A forecasting system provides visibility into future demand and stock requirements, reducing operational risk.

## **1.2 Project Objectives**
The forecasting system is designed to:

- Predict monthly sales for each product  
- Forecast revenue trends across the business  
- Estimate future inventory requirements  
- Identify products at risk of depletion or overstocking  
- Support budgeting, procurement planning, and operational strategy  

These objectives ensure that sales performance, stock movement, and purchasing decisions are aligned with future expectations.

## **1.3 Key Business Questions**
The system aims to answer several critical operational and financial questions:

- What are the expected sales levels over the next 3, 6, and 12 months?  
- Which products are experiencing growth or decline?  
- When will current stock fall below reorder thresholds?  
- How much inventory should be replenished, and when?  
- Which suppliers contribute to delays due to long lead times?  

Answering these questions strengthens both operational decision-making and financial forecasting.

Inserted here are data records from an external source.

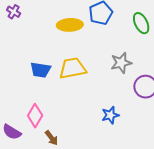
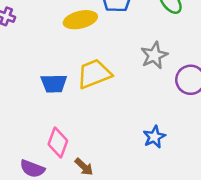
blue star: (110, 115) -> (154, 137), moved

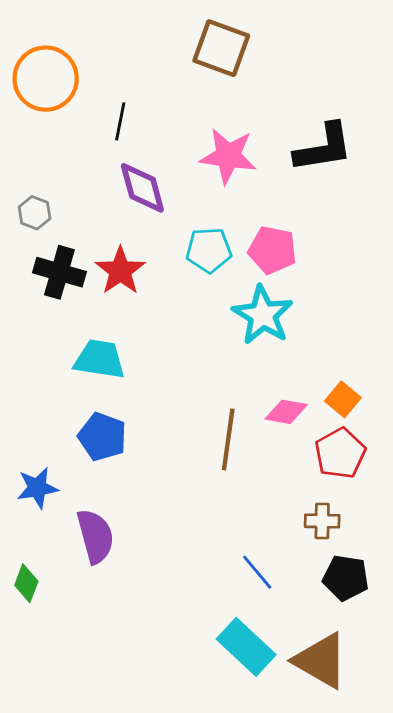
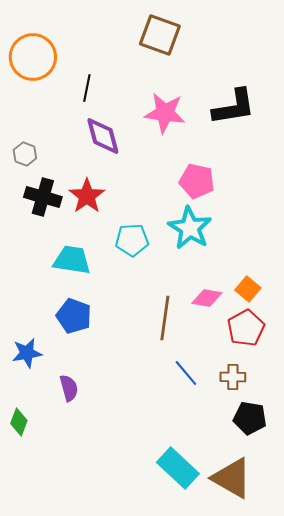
cyan pentagon: (209, 250) -> (132, 240), moved
purple semicircle: (95, 536) -> (69, 388), size x0.7
blue line: (257, 572) -> (186, 373), moved

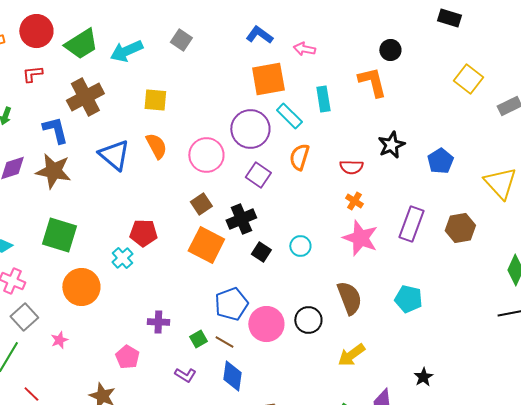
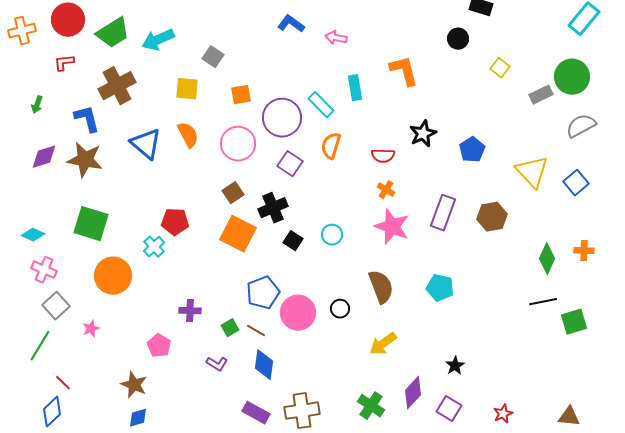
gray square: (181, 40) -> (213, 57), moved
black circle: (390, 50) -> (458, 39), moved
orange square: (268, 79) -> (241, 95), moved, size x0.6
yellow square: (468, 79) -> (500, 68), size x0.7
black circle: (308, 320) -> (340, 309), size x0.7

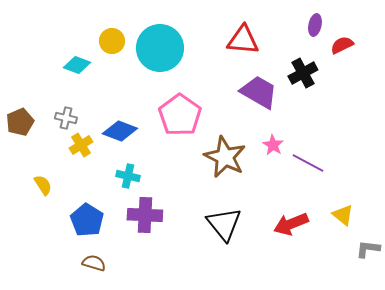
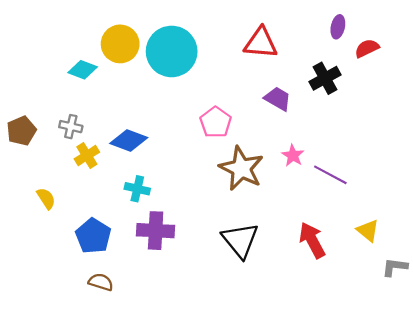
yellow circle: (112, 41) -> (120, 44), size x1.4
purple trapezoid: (259, 92) -> (278, 99), size x0.7
pink pentagon: (180, 115) -> (216, 122), moved, size x0.7
red arrow: (291, 224) -> (312, 240), turned 84

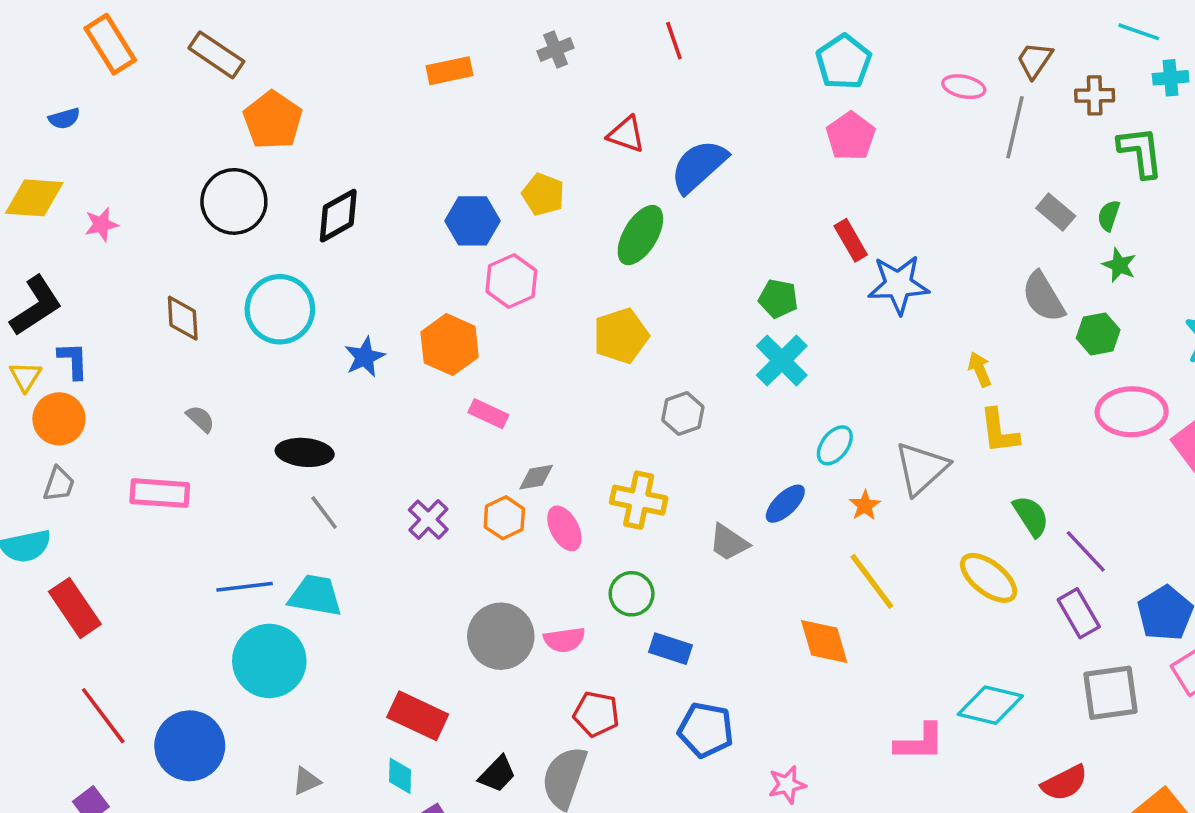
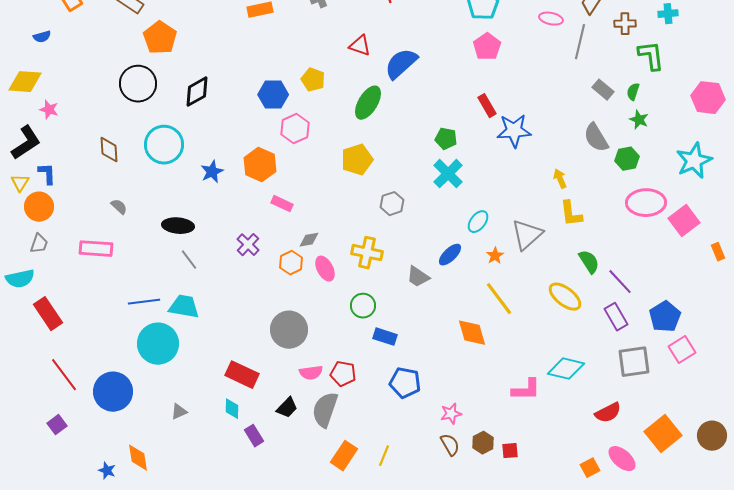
pink star: (101, 224) -> (49, 110), moved, turned 30
purple cross: (428, 520) -> (248, 245), moved
pink semicircle: (564, 640) -> (311, 373), moved

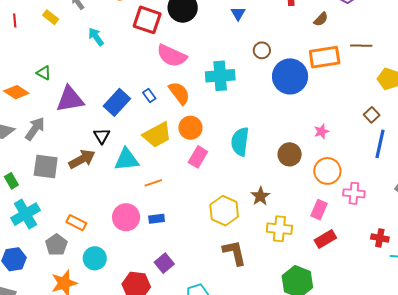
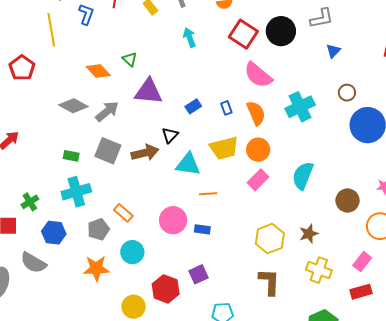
cyan cross: (220, 76) -> (300, 107), turned -36
blue rectangle: (117, 102) -> (193, 106), size x0.6
green rectangle: (11, 181) -> (71, 156), turned -63

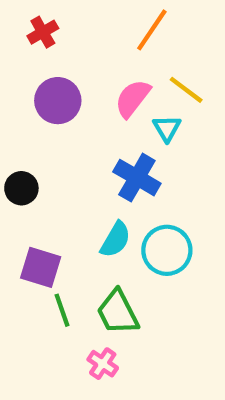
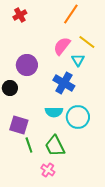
purple circle: (58, 101) -> (27, 65), moved
cyan semicircle: (116, 240) -> (54, 112), turned 60

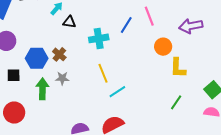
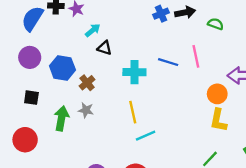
blue line: (126, 25) -> (168, 62), turned 66
orange circle: (163, 47) -> (217, 94), moved
blue hexagon: (37, 58) -> (62, 68), moved

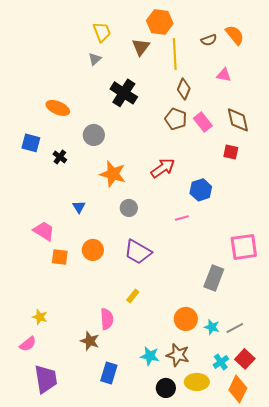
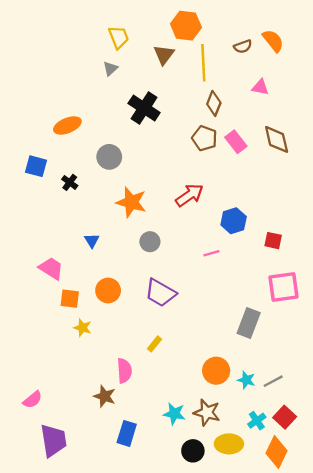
orange ellipse: (58, 108) -> (67, 125), turned -45
red square: (231, 152) -> (273, 241), moved
yellow star: (40, 317) -> (83, 328), moved

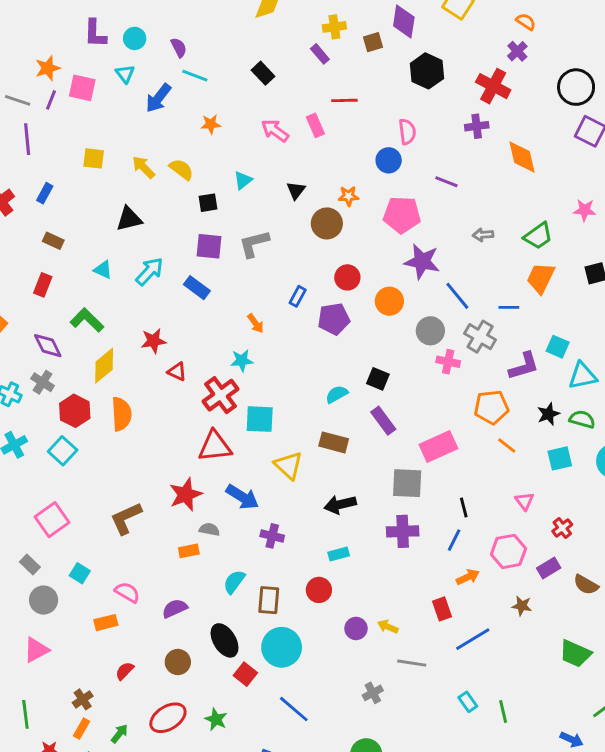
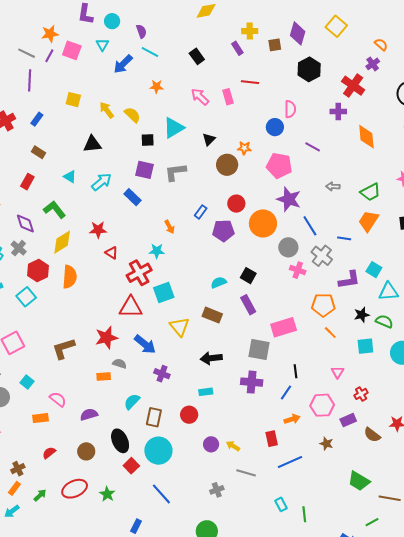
cyan triangle: (243, 180) -> (174, 128), size x1.6
orange circle: (389, 301) -> (263, 223), size x1.4
cyan square: (260, 419) -> (164, 293), turned -30

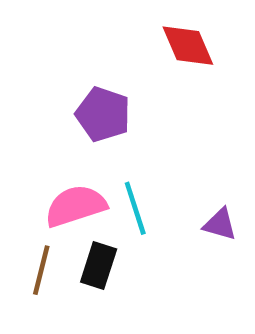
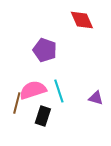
brown line: (41, 270) -> (17, 103), moved

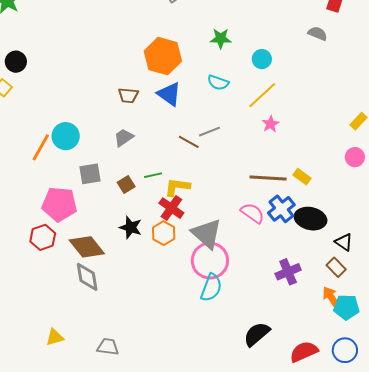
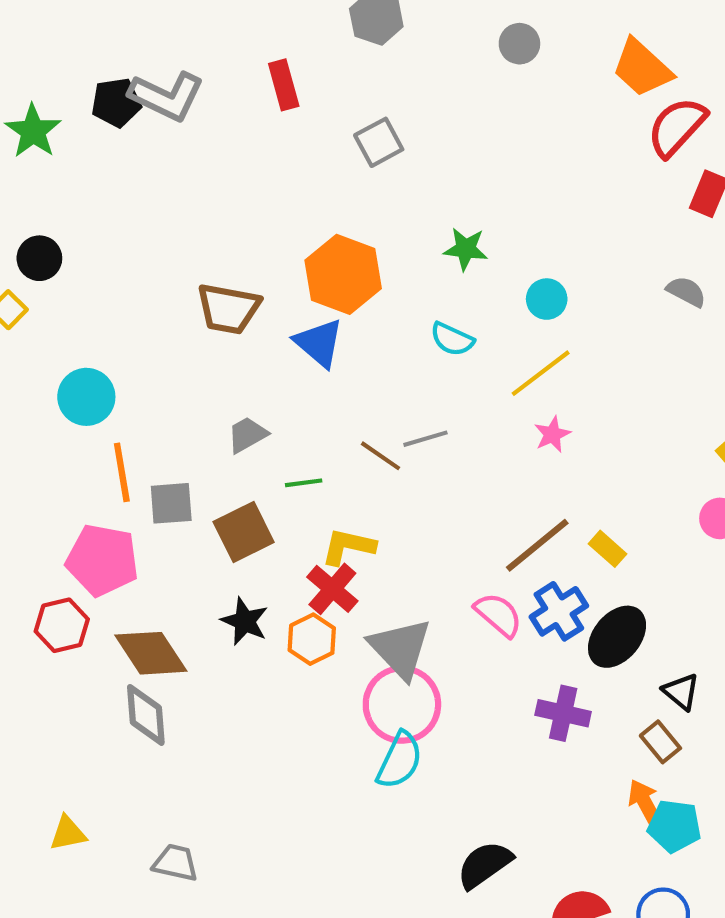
gray semicircle: (318, 33) -> (686, 292), moved
blue triangle: (169, 94) -> (319, 343), moved
brown trapezoid: (128, 95) -> (228, 309), moved, size x1.5
cyan circle: (66, 136) -> (86, 397), moved
orange line: (41, 147) -> (122, 472), moved, turned -44
green line: (153, 175) -> (304, 483), moved
brown line: (268, 178) -> (537, 545), turned -48
brown square: (126, 184) -> (244, 532), size x1.6
black ellipse: (311, 219) -> (617, 637), turned -68
purple cross: (288, 272) -> (563, 713), moved, turned 30

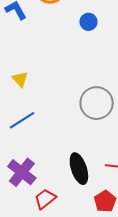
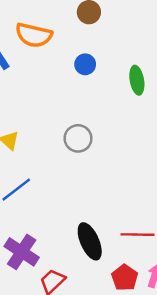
gray circle: (97, 103) -> (78, 138), moved, size x0.7

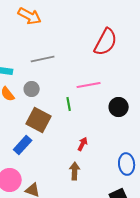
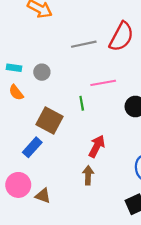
gray line: (43, 59) -> (84, 44), moved
gray circle: (32, 89) -> (42, 72), moved
red arrow: (83, 144) -> (97, 146), size x1.5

## **1.4 Success Criteria**
The project is considered successful if:

- Forecasting accuracy meets acceptable business thresholds  
  (for example, MAPE < 20%, depending on product behavior)  
- Sales, revenue, and stock forecasts are clear and actionable  
- Operational users can identify inventory risks early  
- A dashboard enables leaders to visualize trends and predictions  
- The forecasting results support data-driven procurement and budgeting  

## **Key Highlights**
- End-to-end forecasting pipeline covering sales, revenue, and inventory  
- 18 months of synthetic but realistic daily transactional data  
- Multi-table relational database reflecting real business operations  
- Forecasts support strategic planning, purchasing, and stock control  
- Designed for scalability to hundreds of products and multiple suppliers  


# **2. Data Understanding**

## **Overview of the Dataset**
The project uses a multi-table relational dataset designed to resemble a real retail or product-based business. The data spans an 18-month period and includes detailed information about products, daily sales transactions, supplier performance, and inventory conditions. Understanding the structure of these datasets is essential for detecting patterns, identifying trends, validating data quality, and selecting the appropriate forecasting techniques.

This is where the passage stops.